Crypto firms in the United Kingdom could face some harsh punishments under the FCA’s proposed financial promotions regime.
Newly proposed advertising rules in the United Kingdom could potentially see executives of crypto firms face up to two years of prison for failing to meet certain requirements around promotion, according to the United Kingdom’s financial watchdog.
In a Feb. 6 statement, the U.K. Financial Conduct Authority revealed that if the proposed “financial promotions regime” is approved by Parliament, all crypto firms in the country and overseas would have to follow certain requirements when advertising their crypto services to U.K. customers.
“Cryptoasset businesses marketing to UK consumers, including firms based overseas, must get ready for this regime,” said the FCA.
“Acting now will help ensure they can continue to legally promote to U.K. consumers. We encourage firms to take all necessary advice as part of their preparations,” it added.
Under the FCA’s proposed regime, crypto firms would need to either have authorization from the FCA to advertise their services or have an exemption under the Financial Promotion Order.
According to the regulator, there are only four routes under which a “cryptoasset business” can promote its services to customers in the United Kingdom:
- The promotion is communicated by an FCA-authorised person.
- The promotion is made by an unauthorized person but approved by an FCA-authorized person.
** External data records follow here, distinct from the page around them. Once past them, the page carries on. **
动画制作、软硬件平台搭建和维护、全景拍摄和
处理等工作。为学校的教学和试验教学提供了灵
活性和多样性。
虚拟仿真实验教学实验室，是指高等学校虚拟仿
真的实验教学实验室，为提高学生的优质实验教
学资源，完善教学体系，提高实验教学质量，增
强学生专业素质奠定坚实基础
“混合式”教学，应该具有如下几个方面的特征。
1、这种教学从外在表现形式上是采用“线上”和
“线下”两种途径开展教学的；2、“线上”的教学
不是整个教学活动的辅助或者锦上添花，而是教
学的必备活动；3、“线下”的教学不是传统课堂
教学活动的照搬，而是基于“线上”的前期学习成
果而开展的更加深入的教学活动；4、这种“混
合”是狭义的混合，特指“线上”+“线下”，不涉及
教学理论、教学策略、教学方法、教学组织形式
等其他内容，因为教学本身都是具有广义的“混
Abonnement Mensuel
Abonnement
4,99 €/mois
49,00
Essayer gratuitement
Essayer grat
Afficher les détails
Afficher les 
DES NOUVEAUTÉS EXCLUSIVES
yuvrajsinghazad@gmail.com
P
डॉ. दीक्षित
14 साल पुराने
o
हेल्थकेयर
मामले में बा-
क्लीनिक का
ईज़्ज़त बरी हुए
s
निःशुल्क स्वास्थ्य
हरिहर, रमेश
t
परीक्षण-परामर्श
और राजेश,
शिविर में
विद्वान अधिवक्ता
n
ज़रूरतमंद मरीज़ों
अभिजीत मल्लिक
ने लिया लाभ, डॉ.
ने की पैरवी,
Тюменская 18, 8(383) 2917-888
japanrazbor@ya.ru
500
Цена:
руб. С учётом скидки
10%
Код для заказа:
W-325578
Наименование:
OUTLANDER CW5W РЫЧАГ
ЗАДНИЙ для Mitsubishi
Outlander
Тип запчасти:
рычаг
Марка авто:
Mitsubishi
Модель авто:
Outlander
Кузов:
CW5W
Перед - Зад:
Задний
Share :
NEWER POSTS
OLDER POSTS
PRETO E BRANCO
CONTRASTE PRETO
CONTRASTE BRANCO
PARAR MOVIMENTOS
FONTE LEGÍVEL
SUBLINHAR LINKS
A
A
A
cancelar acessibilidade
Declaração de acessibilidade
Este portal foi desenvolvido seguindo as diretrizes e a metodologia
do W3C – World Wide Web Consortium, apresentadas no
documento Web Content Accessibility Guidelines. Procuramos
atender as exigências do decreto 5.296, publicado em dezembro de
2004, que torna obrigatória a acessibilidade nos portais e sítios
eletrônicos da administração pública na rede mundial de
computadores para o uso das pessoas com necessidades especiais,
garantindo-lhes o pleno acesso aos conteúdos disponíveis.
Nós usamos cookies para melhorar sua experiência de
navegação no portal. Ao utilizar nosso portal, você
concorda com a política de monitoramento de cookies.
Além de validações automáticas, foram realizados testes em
Legislation is currently making its way through Parliament that, if passed, would introduce a regulatory gateway that authorized firms will need to pass through in order to approve financial promotions for unauthorized persons.
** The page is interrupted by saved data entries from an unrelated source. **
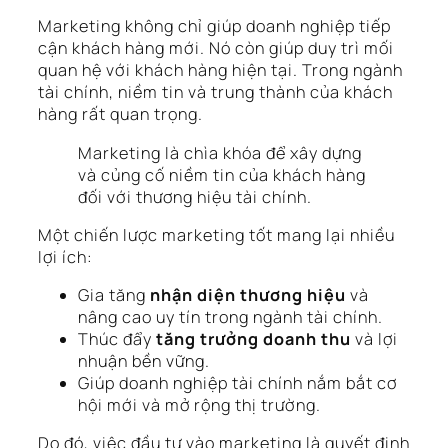
Marketing không chỉ giúp doanh nghiệp tiếp
cận khách hàng mới. Nó còn giúp duy trì mối
quan hệ với khách hàng hiện tại. Trong ngành
tài chính, niềm tin và trung thành của khách
hàng rất quan trọng.
Marketing là chìa khóa để xây dựng
và củng cố niềm tin của khách hàng
đối với thương hiệu tài chính.
Một chiến lược marketing tốt mang lại nhiều
lợi ích:
Gia tăng
nhận diện thương hiệu
và
nâng cao uy tín trong ngành tài chính.
Thúc đẩy
tăng trưởng doanh thu
và lợi
nhuận bền vững.
Giúp doanh nghiệp tài chính nắm bắt cơ
hội mới và mở rộng thị trường.
Do đó, việc đầu tư vào marketing là quyết định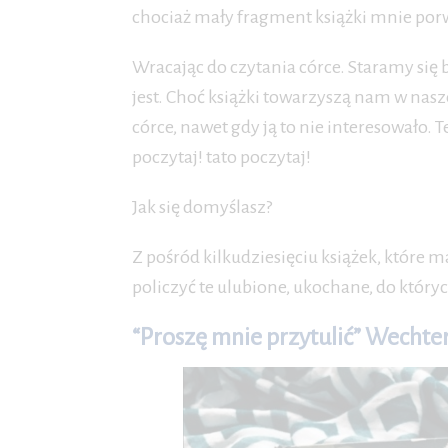
chociaż mały fragment książki mnie porwi
Wracając do czytania córce. Staramy się b
jest. Choć książki towarzyszą nam w nasz
córce, nawet gdy ją to nie interesowało. 
poczytaj! tato poczytaj!
Jak się domyślasz?
Z pośród kilkudziesięciu książek, które 
policzyć te ulubione, ukochane, do któryc
“Proszę mnie przytulić” Wechte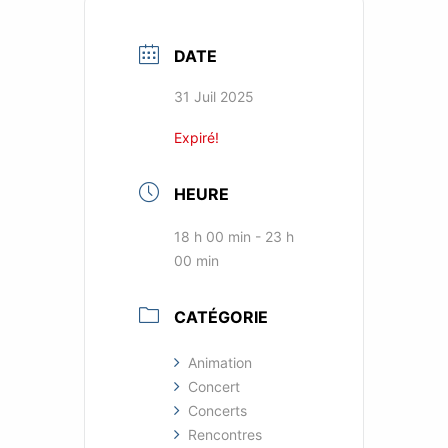
DATE
31 Juil 2025
Expiré!
HEURE
18 h 00 min - 23 h
00 min
CATÉGORIE
Animation
Concert
Concerts
Rencontres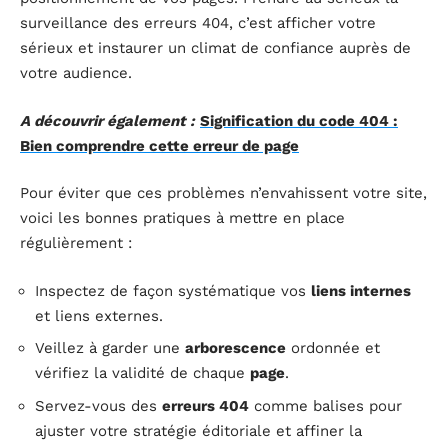
surveillance des erreurs 404, c’est afficher votre
sérieux et instaurer un climat de confiance auprès de
votre audience.
A découvrir également :
Signification du code 404 :
Bien comprendre cette erreur de page
Pour éviter que ces problèmes n’envahissent votre site,
voici les bonnes pratiques à mettre en place
régulièrement :
Inspectez de façon systématique vos
liens internes
et liens externes.
Veillez à garder une
arborescence
ordonnée et
vérifiez la validité de chaque
page
.
Servez-vous des
erreurs 404
comme balises pour
ajuster votre stratégie éditoriale et affiner la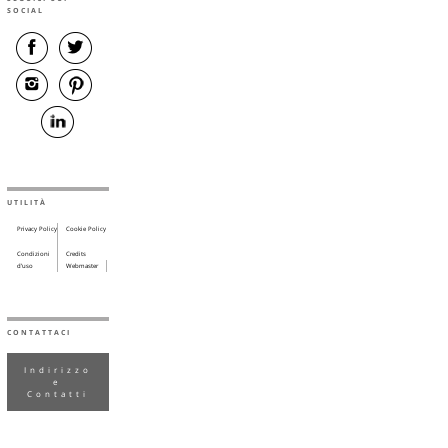
SOCIAL
UTILITÀ
Privacy Policy
Cookie Policy
Condizioni
Credits
d’uso
Webmaster
CONTATTACI
Indirizzo
e
Contatti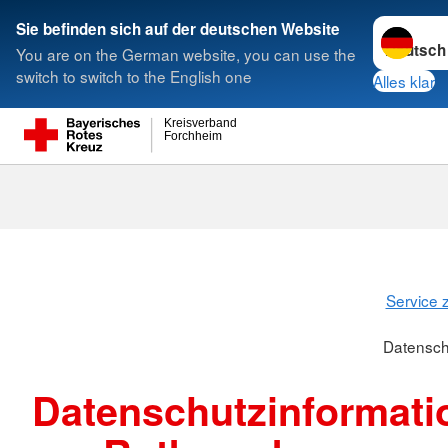
Sprache w
Sie befinden sich auf der deutschen Website
You are on the German website, you can use the
Suche
switch to switch to the English one
Alles klar
Kreisverband
Forchheim
Datenschutzi
Service 
Datensch
Datenschutzinformati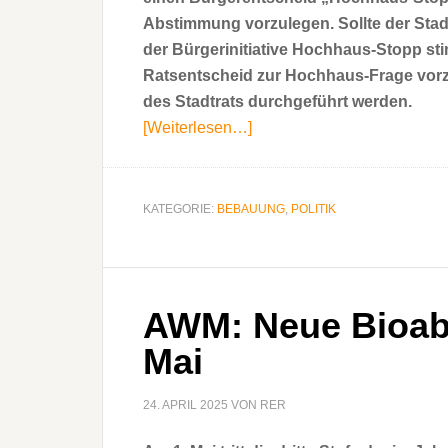
Abstimmung vorzulegen. Sollte der Sta
der Bürgerinitiative Hochhaus-Stopp sti
Ratsentscheid zur Hochhaus-Frage vorz
des Stadtrats durchgeführt werden.
[Weiterlesen…]
Über„Hochhaus-
Stopp“-
Stopp
stoppen!
KATEGORIE:
BEBAUUNG
,
POLITIK
AWM: Neue Bioabf
Mai
24. APRIL 2025
VON
RER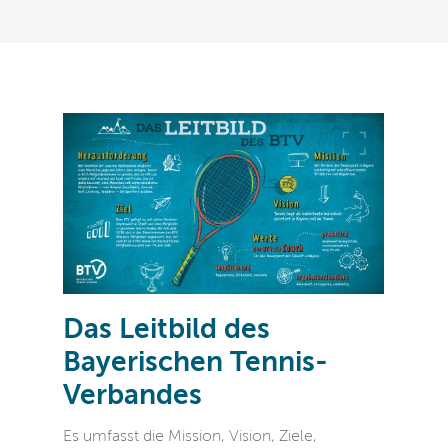
Das Leitbild des
Bayerischen Tennis-
Verbandes
Es umfasst die Mission, Vision, Ziele,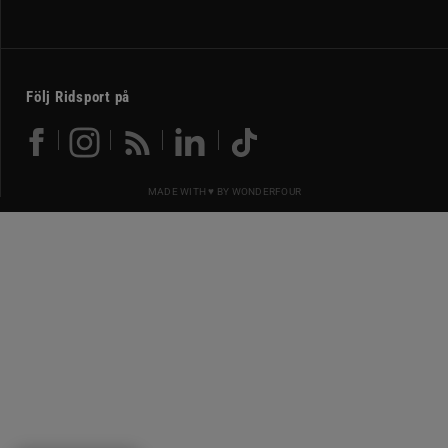
Följ Ridsport på
MADE WITH ♥ BY
WONDERFOUR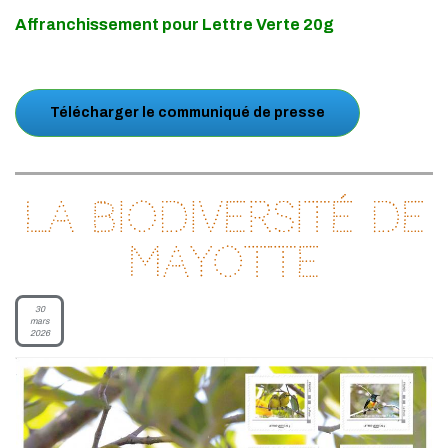
Affranchissement pour Lettre Verte 20g
Télécharger le communiqué de presse
La biodiversité de
Mayotte
30
mars
2026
- The promotion is communicated by a crypto asset business registered with the FCA under the Money Laundering, Terrorist Financing and Transfer of Funds (Information on the Payer) Regulations 2017.
- The promotion otherwise complies with the conditions of an exemption in the Financial Promotion Order.
The regulator said that any promotion made outside of these routes will be in breach of the Financial Services and Markets Act 2000 (FSMA), which carries a criminal punishment of up to two years of imprisonment.
“We will take robust action where we see firms promoting cryptoassets to UK consumers in breach of the requirements of the financial promotions regime,” the FCA said.
Other than potential prison time for its execs, firms caught violating the new regime could face having their website taken down, public warnings and other enforcement actions.
At this stage, the FCA has said they will await the “relevant legislation” to publish “our final rules for crypto asset promotions,” possibly indicating the financial promotions regime could see updates or changes.
“Subject to any changes in circumstances, we expect to take a consistent approach to crypto assets to that taken in our new rules, in place from Feb. 1 2023, for other high-risk investments,” the FCA said.